Congratulations to all who fought the Nazi Regime in Europe and won. Congratulations to the courageous soldiers of the allied powers, American, French, and English, and we must add today, congratulations and thanks to the people of the former Soviet Union whose great sacrifice and valor have not been appropriately recognized within the United States, although many American patriots are well aware of your heroism.
For Russia, another victory against fascism is being consolidated as they celebrate the victory of 1945. The unholy NATO imperialist alliance, which has militarized and deployed the Banderite fascist current in Ukraine in an effort to destroy Russia, has been nearly defeated, and the United States now has a president, who is not interested in pursuing this lunatic course toward nuclear Armageddon. For that reason, this year, Americans can happily join with the Russian people in celebrating the defeat of fascism in World War II on May 8-9 (VE Day in the West, Victory Day in Russia), as we honor our forebears who contributed to that victory, and look forward to the end of the current war in Europe.
Who would have thought that eighty years after the defeat of Hitler we would see the same ugly ideology being promoted by the west in the once-civilized and productive nation of Ukraine? Who would have expected that the State of Israel under the dictatorship of Bibi Netanyahu and his Anglo-Zionist handlers would be perpetrating the crime of genocide in all of its sadistic revelry, as the Nazis perpetrated it against the Jewish people decades ago?
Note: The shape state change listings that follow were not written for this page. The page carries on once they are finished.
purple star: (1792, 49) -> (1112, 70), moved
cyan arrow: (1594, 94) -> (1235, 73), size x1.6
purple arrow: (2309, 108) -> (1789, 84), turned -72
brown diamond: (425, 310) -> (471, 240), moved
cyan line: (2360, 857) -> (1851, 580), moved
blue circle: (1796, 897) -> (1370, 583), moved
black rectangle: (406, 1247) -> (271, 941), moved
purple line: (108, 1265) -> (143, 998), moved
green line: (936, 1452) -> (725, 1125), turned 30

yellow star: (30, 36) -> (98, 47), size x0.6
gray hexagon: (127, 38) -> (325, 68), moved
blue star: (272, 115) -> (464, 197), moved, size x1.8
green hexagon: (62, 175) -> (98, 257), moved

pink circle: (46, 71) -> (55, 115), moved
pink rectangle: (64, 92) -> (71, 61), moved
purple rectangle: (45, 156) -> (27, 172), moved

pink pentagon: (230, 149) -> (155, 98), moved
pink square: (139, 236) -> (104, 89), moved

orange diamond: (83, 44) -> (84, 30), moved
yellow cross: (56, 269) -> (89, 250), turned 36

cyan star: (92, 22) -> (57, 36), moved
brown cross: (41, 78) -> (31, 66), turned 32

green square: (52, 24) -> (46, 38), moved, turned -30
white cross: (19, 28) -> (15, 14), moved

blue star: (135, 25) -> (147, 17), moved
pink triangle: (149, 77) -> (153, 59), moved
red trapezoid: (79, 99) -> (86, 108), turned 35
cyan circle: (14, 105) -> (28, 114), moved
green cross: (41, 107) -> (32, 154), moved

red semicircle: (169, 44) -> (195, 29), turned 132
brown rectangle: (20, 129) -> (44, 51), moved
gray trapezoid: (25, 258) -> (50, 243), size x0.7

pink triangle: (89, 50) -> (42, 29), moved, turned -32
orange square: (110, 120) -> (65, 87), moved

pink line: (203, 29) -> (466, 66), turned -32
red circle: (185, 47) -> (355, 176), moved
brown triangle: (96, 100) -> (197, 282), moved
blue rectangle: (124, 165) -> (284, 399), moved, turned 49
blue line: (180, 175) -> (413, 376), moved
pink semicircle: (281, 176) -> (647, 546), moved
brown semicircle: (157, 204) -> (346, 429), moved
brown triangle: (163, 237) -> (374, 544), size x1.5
World War II veteran and American statesman Lyndon LaRouche forecast exactly this scenario in 2011, when he warned that the brutal murder of Libya’s Gaddafi was a prelude to war against Russia, including the stepping stones of war with Syria and Iran.
LaRouche also welcomed the new dynamic of the partnership between Russia and China, which has now grown into the BRICS-plus consortium of sovereign nations committed to a new era of economic development, based on the shared interests of humanity. Nothing would be more natural than for the United States, in the spirit of our War of Independence of 250 years ago, to join with this new dynamic, and finally shed the debilitating arrogance of the oligarchical system which has been imposed on us from without and from within since the death of FDR, and the assassination of President Kennedy.
Mankind is now confronted with the greatest choice of human existence: will we move into a new paradigm of peaceful cooperation in our common interest, or will we succumb to the British Imperial game of “divide and rule,” as we see in the latest conflict erupting now between India and Pakistan, two nuclear-armed states?
Ultimately we must learn that fascism and oppression can never finally be defeated on the battlefield, through the unnatural act of killing other human beings, but can only be vanquished, as General Douglas MacArthur said, by “a spiritual recrudescence and improvement of human character.”
Therefore, let us not only celebrate the victory won on the battlefields of Europe eight decades ago, but let us now resolve that none of those dead in that war, or the tragic series of wars which came after, shall have died in vain. We must act now so that the innocent Palestinian infant, and the fallen IDF soldier, the fearless Russian youth, or the conscripted Azov fighter, will be immortalized in their better nature – the universal goodness of Man, which for reasons unknown is obscured or buried among the tortured souls who have been the aggressors, but who are human nonetheless. No human is an animal.
Our actions today, to bring about a just world, will fulfill the purpose of those departed souls who perished in innocence, guilt, or valor, no matter what they may have thought their purpose was.
Twenty years from now, when the whole world celebrates the 100 year anniversary of Victory in Europe, let us resolve that poverty, slavery, and war will have been eradicated as relics of a bygone age by an ennobled humankind. We do not need to sacrifice our individualism, or our national sovereignty in order to cooperate on great projects of energy and water management, education and healthcare, and scientific discovery. If we would humble ourselves and contemplate the vast perfection of our galaxy and universe, the limitless potential for human improvement would overwhelm our spirit.
It is time for the United States to return to the universal principles of our founding. Let us dedicate ourselves to fulfill the hope of that American WWII General Douglas MacArthur, expressed it when receiving the Japanese surrender on September 2, 1945:
It is my earnest hope, and indeed the hope of all mankind, that from this solemn occasion a better world shall emerge out of the blood and carnage of the past -- a world founded upon faith and understanding, a world dedicated to the dignity of man and the fulfillment of his most cherished wish for freedom, tolerance, and justice.